Provided further that a performing rights society functioning in accordance with the provisions of Section 33 on the date immediately before the coming into force of the Copyright (Amendment) Act, 1994 shall be deemed to be a copyright society for the purposes of this Chapter and every such society shall get itself registered within a period one year from the date of commencement of the Copyright (Amendment) Act, 1994.


(2) Any association of persons which fulfils such conditions as may be prescribed may apply for permission to do the business specified in sub section (1) to the Registrar of Copyrights who shall submit the application to the Central Government.


(3) The Central Government may, having regard to the interest of the authors and other owner of rights under this Act, the interest and convenience of the public and in particular of the groups of persons who are most likely to seek licences in applicants, register such association of persons as a copyright society to such conditions as may be prescribed.


Provided that the Central Government shall not ordinarily register more than one copyright society to do business in respect of the same class of works.


(4) The Central Government may, if it is satisfied that a copyright society is being managed in a manner detrimental to the interest of the owners of rights concerned, cancel the registration of such society after such inquiry as may be prescribed.


(5) If the Central Government is of the opinion that in the interest of the owners of rights concerned, it is necessary so to do, it may, by order, suspend the registration of such society pending inquiry for such period not exceeding one year as may be specified in such order under sub section (4) and that Government shall appoint and administrator to discharge the functions of the copyright society.


———————–


* Chapter VII (containing sections 33, 34, 34A, 35, 36 and 36A) subs. by Act 38 of 1994, sec. 11, for Chapter VII (containing sections 33 to 36) (w.e.f. 10-5-1995).
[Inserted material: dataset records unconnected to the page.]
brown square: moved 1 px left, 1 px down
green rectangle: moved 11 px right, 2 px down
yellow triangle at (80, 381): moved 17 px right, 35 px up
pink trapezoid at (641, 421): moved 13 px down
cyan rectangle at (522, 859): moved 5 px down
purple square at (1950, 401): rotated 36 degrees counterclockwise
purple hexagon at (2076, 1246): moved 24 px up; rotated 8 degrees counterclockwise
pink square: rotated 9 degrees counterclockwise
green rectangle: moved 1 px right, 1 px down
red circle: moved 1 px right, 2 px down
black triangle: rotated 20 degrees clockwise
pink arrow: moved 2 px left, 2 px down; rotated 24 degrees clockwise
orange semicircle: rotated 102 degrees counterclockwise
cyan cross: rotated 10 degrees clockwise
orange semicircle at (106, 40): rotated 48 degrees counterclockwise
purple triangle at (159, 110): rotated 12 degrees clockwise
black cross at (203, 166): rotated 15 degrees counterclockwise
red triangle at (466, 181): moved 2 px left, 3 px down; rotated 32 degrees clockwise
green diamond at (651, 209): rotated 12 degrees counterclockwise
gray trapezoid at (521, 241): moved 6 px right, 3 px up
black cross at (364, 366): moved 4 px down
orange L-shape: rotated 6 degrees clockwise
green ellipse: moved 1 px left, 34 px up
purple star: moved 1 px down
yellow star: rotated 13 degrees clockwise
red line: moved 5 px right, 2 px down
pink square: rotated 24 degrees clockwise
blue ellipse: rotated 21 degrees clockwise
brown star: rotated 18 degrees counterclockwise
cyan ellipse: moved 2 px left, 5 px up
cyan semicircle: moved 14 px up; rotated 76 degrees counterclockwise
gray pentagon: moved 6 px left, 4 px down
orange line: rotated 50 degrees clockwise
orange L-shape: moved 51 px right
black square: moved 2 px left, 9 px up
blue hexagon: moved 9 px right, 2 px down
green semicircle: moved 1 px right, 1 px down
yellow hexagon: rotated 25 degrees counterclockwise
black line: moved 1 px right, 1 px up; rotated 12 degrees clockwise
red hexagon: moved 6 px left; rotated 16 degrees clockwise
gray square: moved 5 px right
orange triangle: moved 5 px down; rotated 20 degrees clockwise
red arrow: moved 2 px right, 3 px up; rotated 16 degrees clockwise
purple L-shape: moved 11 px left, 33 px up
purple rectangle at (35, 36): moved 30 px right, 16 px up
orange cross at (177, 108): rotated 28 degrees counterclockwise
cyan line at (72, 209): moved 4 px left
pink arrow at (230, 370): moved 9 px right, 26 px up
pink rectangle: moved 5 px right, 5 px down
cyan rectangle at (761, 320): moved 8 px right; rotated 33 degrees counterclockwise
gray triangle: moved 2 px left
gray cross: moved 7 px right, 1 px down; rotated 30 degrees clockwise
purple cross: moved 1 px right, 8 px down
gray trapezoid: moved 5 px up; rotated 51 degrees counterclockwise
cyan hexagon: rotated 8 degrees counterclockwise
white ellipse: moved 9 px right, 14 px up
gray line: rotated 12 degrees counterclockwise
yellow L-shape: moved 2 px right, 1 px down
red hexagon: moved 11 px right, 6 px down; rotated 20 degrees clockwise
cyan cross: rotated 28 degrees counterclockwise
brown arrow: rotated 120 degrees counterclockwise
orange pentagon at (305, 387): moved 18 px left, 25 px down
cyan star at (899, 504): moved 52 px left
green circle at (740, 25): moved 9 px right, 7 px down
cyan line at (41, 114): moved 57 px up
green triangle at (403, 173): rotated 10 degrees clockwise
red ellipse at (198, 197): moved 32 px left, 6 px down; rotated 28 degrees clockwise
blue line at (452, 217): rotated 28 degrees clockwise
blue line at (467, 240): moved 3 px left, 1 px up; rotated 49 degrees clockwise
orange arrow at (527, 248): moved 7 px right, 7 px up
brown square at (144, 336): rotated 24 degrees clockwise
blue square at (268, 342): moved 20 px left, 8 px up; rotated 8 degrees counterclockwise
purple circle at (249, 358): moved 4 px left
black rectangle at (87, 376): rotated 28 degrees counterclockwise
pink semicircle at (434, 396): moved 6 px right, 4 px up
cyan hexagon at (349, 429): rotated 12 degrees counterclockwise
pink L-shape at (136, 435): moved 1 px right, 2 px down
34. Administration of rights of owner by copyright society –

(1) Subject to such conditions as may be prescribed,-


(a), a copyright society may accept from an owner of rights exclusive authorisation to administer any right in any work by issue of licences or collection of licence fees or both, and


(b) an owner of rights shall have the right to withdraw such authorisation without prejudice to the rights of the copyright society under any contract.


(2) It shall be competent for a copyright society ot enter into agreement with any foreign society or organisation administering rights corresponding to rights under this Act, to entrust to such foreign society or organisation the administration in any foreign country of rights administered by the said copyright society in India, or for administering in India the rights administered in a foreign society or organisation the administration in any foreign country of rights administered by the said copyright society in India, or for administering in India the rights administered in a foreign country by such foreign society or organisation.


Provided that no such society or organisation shall permit any discrimination in regard to the terms of licence or the distribution of fees collected between rights in Indian and other works.


(3) Subject to such conditions as may be prescribed, a copyright society may –


(i) Issue licences under Section 30 in respect of any rights under this Act,


(ii) Collect fees in pursuance of such licences,


(iii) Distribute such fees among owners of rights after making deductions for its own expenses,


(iv) Perform any other functions consistent with the provisions of Section 35.


———————-


* Chapter VII (containing sections 33, 34, 34A, 35, 36 and 36A) subs. by Act 38 of 1994, sec. 11, for Chapter VII (containing sections 33 to 36) (w.e.f. 10-5-1995).



34-A. Payment of remunerations by copyright society –

(1) If the Central Government is of the opinion that a copyright society for a class of work is generally administering the rights of the owners of rights in such work throughout India, it shall appoint that society for the purposes of this section.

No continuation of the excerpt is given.